A dlaczego nie miałoby być?
Elbrus napisał(a):
Jeszcze dziwniej wyglądają przy tym wykłady pastora kalwińskiego:
Wyglądają bardzo dziwnie. Na poboczu każdej tradycji religijnej czy wyznaniowej można znaleźć różnorakie dziwactwa, i co z tego? To import amerykańskich fobii, jankesi bywają dziwaczni.
Elbrus napisał(a):
Czy reformowani są bardziej restrykcyjni w sprawach małżeństwa niż luteranie?
Z tego co można doczytać się w różnych opracowaniach to jednak nie.
Jeżeli chodzi o stanowisko luterańskich i reformowanych Kościołów w sprawie małżeństwa to miarodajnym jest dokument
Wspólnej Komisji Luterańsko/Reformowano/Rzymskokatolickiej na temat teologii małżeństwa i problemu małżeństw mieszanych" utworzonej przez Światową Federację Luterańską, Światowy Alians Kościołów Reformowanych i Stolicę Apostolska. W dokumencie jest zaprezentowana teologia Kościołów Reformacji z jednej strony i Kościołów rzymskokatolickich z drugiej, odnośnie małżeństwa. To bardziej reprezentatywne niż to co sobie ktoś na youtube wrzuci.
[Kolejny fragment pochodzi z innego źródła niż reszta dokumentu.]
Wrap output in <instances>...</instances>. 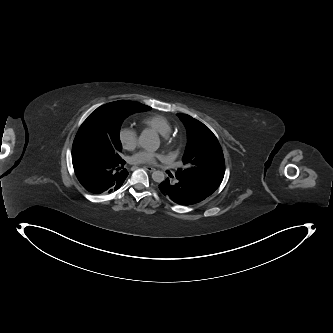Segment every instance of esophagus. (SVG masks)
<instances>
[{
	"label": "esophagus",
	"mask_w": 333,
	"mask_h": 333,
	"mask_svg": "<svg viewBox=\"0 0 333 333\" xmlns=\"http://www.w3.org/2000/svg\"><path fill=\"white\" fill-rule=\"evenodd\" d=\"M144 169L149 171V172H154L156 169L151 167V166H144Z\"/></svg>",
	"instance_id": "esophagus-1"
}]
</instances>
To jest artykuł ks. Filip Marcille'a z Bractwa Kapłańskiego sw. Piusa X (lefebvrystów) opublikowany w periodyku "Zawsze Wierni", a nie tekst źródłowy. Równie dobrze o teologii lub historii Kościoła rzymskokatolickiego można by dyskutować cytując jako źródła artykuły z "Faktów i Mitów" czy zielonoświątkowych broszurek o Bestii i Babilonie, albo to, co jedna pani drugiej pani w maglu powiedziała. Tylko po co?